Monday: Managing myself
I'm terrible at doing my timesheets: part of this is wilful disobedience purely because I've been told that I *must do them without ever been told of the benefit that me wasting half an hour allocating time to projects could possibly have; the other part is simply me forgetting about the process-oriented parts of my job.
I do do my timesheets often enough to have a favourite time code, though: the incomparable "managing myself." Monday was definitely a "managing myself" day, trying to get all of the paperwork I've been delaying around changing my name at work and changes to my pension that I haven't had time or been able to get done. Not exciting, but necessary.
One of my larger pieces of work at the moment is helping our compliance investigation division to define a flexible cloud environment that meets some fairly stringent legislative requirements around handling data, as well as this data potentially harmful materials, be they malware or in the realms of indecent or illegal content.
Only a small challenge, then. Certainly an interesting one.
Designing this in a greenfield environment, I certainly would agree with the approach that had been defined by the contractors employed to get this work going: their approach was dairly elegant, with isolation being provided by the use of dedicated VPCs in AWS; a key management service that wasn't reliant on KMS; and a development environment for data scientists that would prove incredibly flexible.
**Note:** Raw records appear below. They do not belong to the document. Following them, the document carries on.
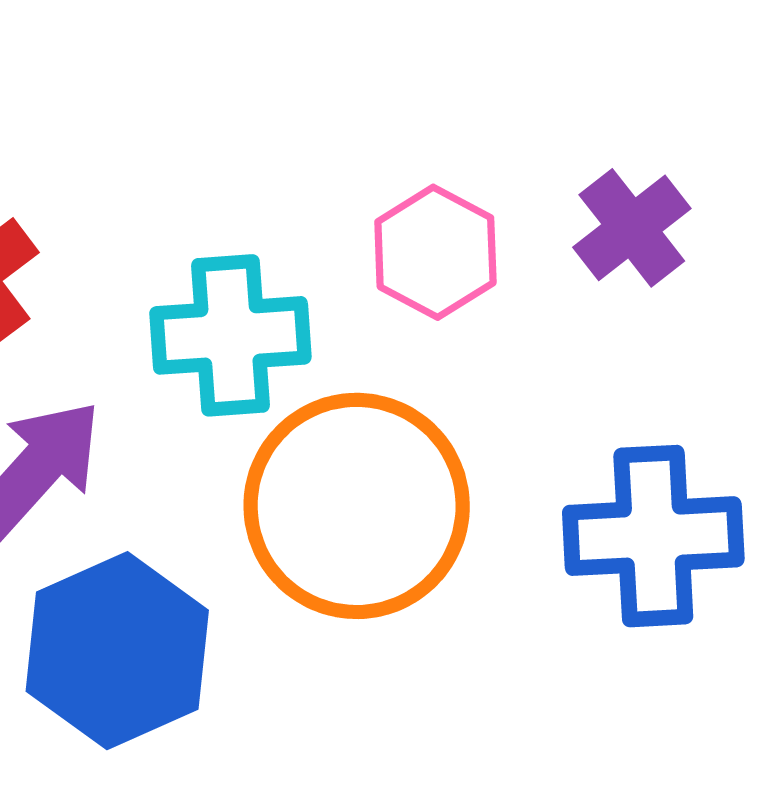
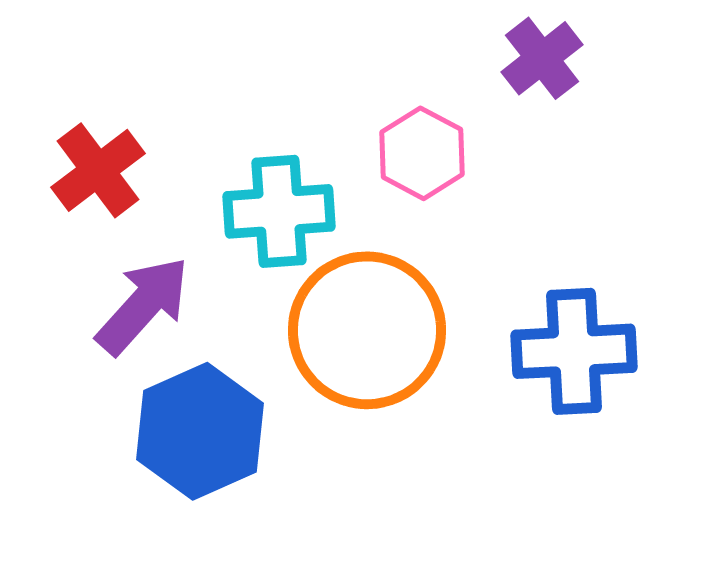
purple cross: (632, 228) -> (542, 58), moved

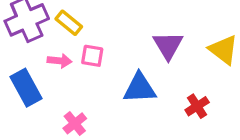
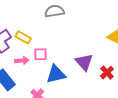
purple triangle: (168, 45) -> (84, 62), moved
blue triangle: (140, 88) -> (56, 74), moved

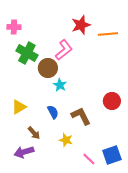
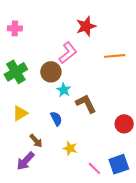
orange line: (108, 34) -> (115, 56), moved
green cross: (27, 53) -> (16, 72), moved, turned 30
red circle: (112, 101) -> (124, 124), moved
brown L-shape: (81, 116) -> (86, 104), moved
purple arrow: (24, 152) -> (25, 161), turned -30

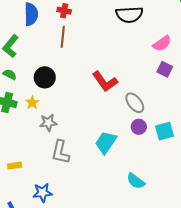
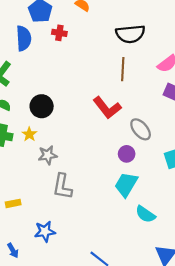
brown line: (63, 37) -> (123, 69), moved
purple circle: (139, 127) -> (127, 154), moved
cyan trapezoid: (106, 142) -> (126, 184), moved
We don't live in an ideal world, though: we have a model for the extension of our datacentres into the cloud that means that certain aspects of this design are, by necessity, delegated to another body in the department.
A day of whiteboarding later (I really should buy my own whiteboard markers - I've never been able to pick one up in a room and have it write well), a lot of explanations around why we designed the cloud networking the way we did; why we chose a vendor-agnostic strategy for any PaaS deployments; why complete control of the network environment couldn't be held by the project; why we mandate the technical controls that we do and we came to a compromise position that we believe will work, with work starting next week to spike this.
These sorts of results are what I really enjoy about my job: it's rare that contractors have any respect for permanent civil servants when it comes to anything technical (and our management doesn't help that - but that's really a subject to be discussed over a few drinks and not somewhere I could held to account for what I say), but having such a constructive conversation is wonderful.
Wednesday: "How do you know what's up or down?"
Partially on leave, partially trying to sell a customer on a monitoring solution for a large and complex distributed service, Wednesday was a bit of a wash.
The monitoring solution I'm trying to define for this service is premised on a few core tenets:
- Don't give a large vendor any money, please
- Take a modular approach so we can more easily move with the times as certain components become outmoded
- Don't use Oracle Enterprise Manager if you can help it
- Rely on guages, counters and log data rather than runtime instrumentation to get the required data
I concede fairly frequently that I inhabit a position in my job that is somewhat divorced from the reality of delivery: I sit in my ivory tower and declare what, from a corporate point of view, is and isn't acceptable. I welcome input from anyone willing to talk to me, but I have decision-making responsibilities wider than any one project or programme, which means that I don't necessarily have to worry about the first-adopter penalties associated with potentially corporate-wide services or cost of initial development. The programme are fairly resistant to any approach that isn't 'throw money at the problem, make it go away', but I think we've made some progress insomuch as they've at least agreed to do a technical spike for the stack (Sensu, InfluxDB, ELK for anyone interested).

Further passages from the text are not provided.